On pourra rétorquer que ce n’était que la Libye, par la puissante Russie et ses alertes nucléaires tous les deux jours, et que l’on ne risquait pas grand-chose. C’est un jugement rétrospectif. Si l’on anticipait effectivement une victoire en cas d’affrontement à grande échelle, on anticipait aussi qu’elle serait meurtrière pour nous. Par ailleurs, la Libye n’a pas hésité à nous attaquer autrement : on ne parlait pas à l’époque de « guerre hybride » (et c’est heureux) mais elle soutenait par exemple les indépendantistes en Nouvelle-Calédonie ou organisait des attentats terroristes, comme la destruction du vol UTA en septembre 1989, tuant 170 personnes, dont 54 Français.
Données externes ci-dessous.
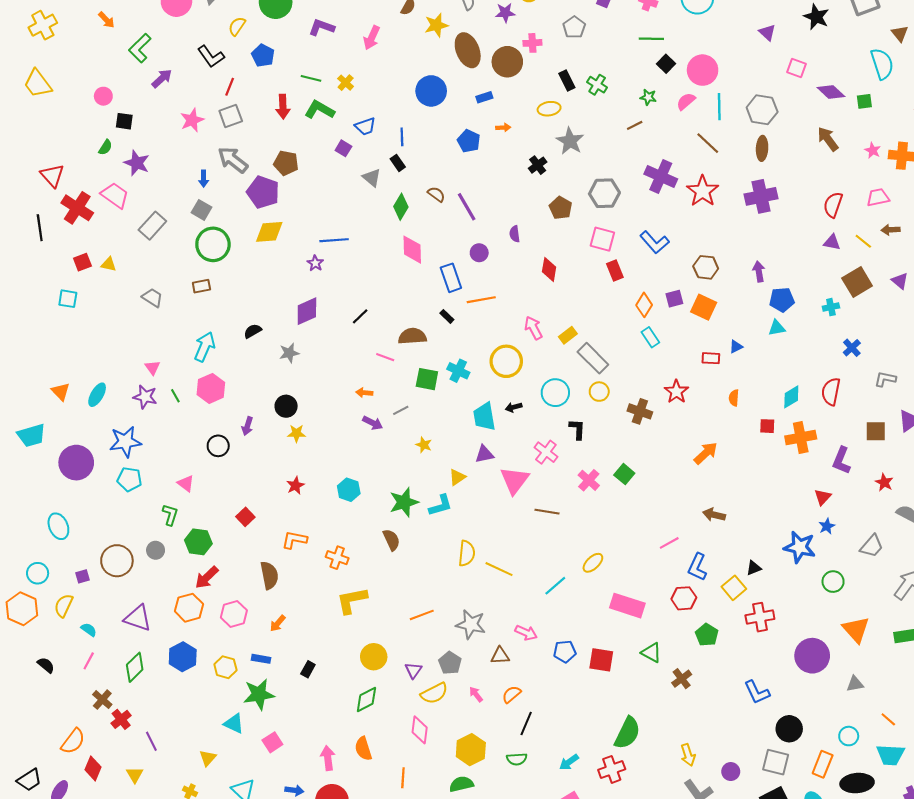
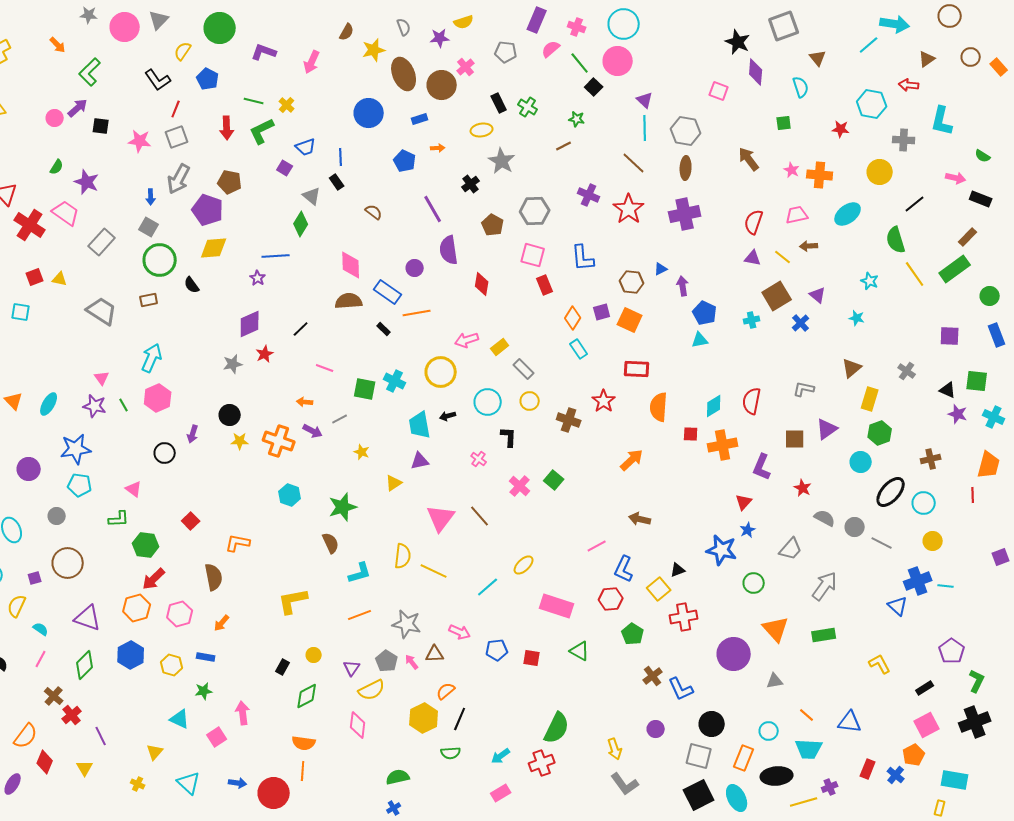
gray pentagon: (574, 27) -> (506, 52), turned -30
purple triangle: (767, 32) -> (645, 100), moved
green line: (651, 39) -> (580, 63), turned 50
pink cross: (532, 43) -> (466, 67), turned -36
cyan semicircle: (882, 64) -> (801, 87), size x0.7
pink circle: (703, 70) -> (618, 61), moved
purple arrow: (162, 78) -> (78, 108), moved
purple diamond: (831, 92) -> (756, 72), moved, turned 52
pink semicircle: (686, 101) -> (551, 49), moved
green L-shape: (319, 110) -> (262, 131), turned -56
pink star: (192, 120) -> (140, 141), turned 30
black square: (124, 121) -> (101, 126), moved
gray arrow: (233, 160) -> (179, 179), turned -100
purple cross: (661, 177) -> (589, 195), size x0.7
green diamond: (401, 207) -> (301, 224), moved
purple line: (467, 207) -> (433, 209), moved
purple semicircle: (515, 234) -> (449, 250), size x1.8
blue L-shape: (655, 242) -> (583, 258), turned 36
blue rectangle: (451, 278) -> (388, 292), turned -36
gray trapezoid: (152, 298) -> (102, 311), size x1.5
blue pentagon: (782, 300) -> (705, 313), turned 30
pink arrow: (533, 328) -> (467, 340), turned -80
black semicircle: (253, 331) -> (192, 285), moved, turned -96
brown semicircle: (412, 336) -> (349, 301), moved
blue triangle: (736, 347) -> (661, 269), moved
blue cross: (852, 348) -> (801, 323), moved
gray rectangle: (593, 358) -> (524, 369), size x0.7
red rectangle: (711, 358) -> (637, 369), size x1.4
orange semicircle: (734, 398) -> (659, 407), size x1.8
pink cross: (546, 452) -> (479, 459), size x0.7
purple circle: (76, 463) -> (29, 469), size x0.7
pink triangle: (515, 480) -> (441, 518), moved
red star: (295, 486) -> (265, 354), moved
cyan L-shape: (441, 505) -> (360, 573), moved
brown line: (547, 512) -> (480, 516), turned 40
green L-shape: (170, 515) -> (119, 519), turned 70
gray circle: (156, 550) -> (57, 516), moved
orange cross: (337, 558) -> (279, 441), moved, size x1.4
yellow circle: (374, 657) -> (314, 655), size x0.6
red square: (601, 660) -> (532, 658), size x0.7
black rectangle: (308, 669) -> (283, 667), moved
brown cross: (682, 679) -> (653, 676), moved
green star: (259, 694) -> (204, 691), size x0.6
pink arrow: (476, 694) -> (412, 662), moved
orange semicircle: (363, 749) -> (304, 743), turned -65
yellow hexagon: (471, 750) -> (424, 718), moved
pink arrow: (328, 758) -> (243, 713), moved
purple circle: (731, 772) -> (656, 729), moved
orange line: (403, 778) -> (303, 771), moved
Tous ces risques étaient connus et ont été pris en connaissance de cause par le président de la République. Au bout du compte, cela a réussi bien plus que dans les autres endroits où nous avons été faibles, comme au Liban.

En résumé, avec un peu de courage politique et quelques moyens à la fois rapides et puissants, on peut agir dans la zone des affrontements sous le seuil de la guerre, jusqu’à même atteindre éventuellement et résister à celui de la micro-guerre. La France a montré qu’elle pouvait avoir ce courage et ces moyens, facilités, et ce n’est pas un hasard, par les pouvoirs donnés par les institutions de la Ve République au président de la République – mais qui d’autre ? Le club est très fermé dans les pays européens.

Tout cela pour dire que l’on pouvait, et que l’on peut toujours, réaliser des opérations militaires pour obtenir des effets stratégiques en lien avec la Russie et contre la Russie, sans pour autant déclencher une guerre ouverte et générale, ce que personne ne souhaite, y compris les Russes.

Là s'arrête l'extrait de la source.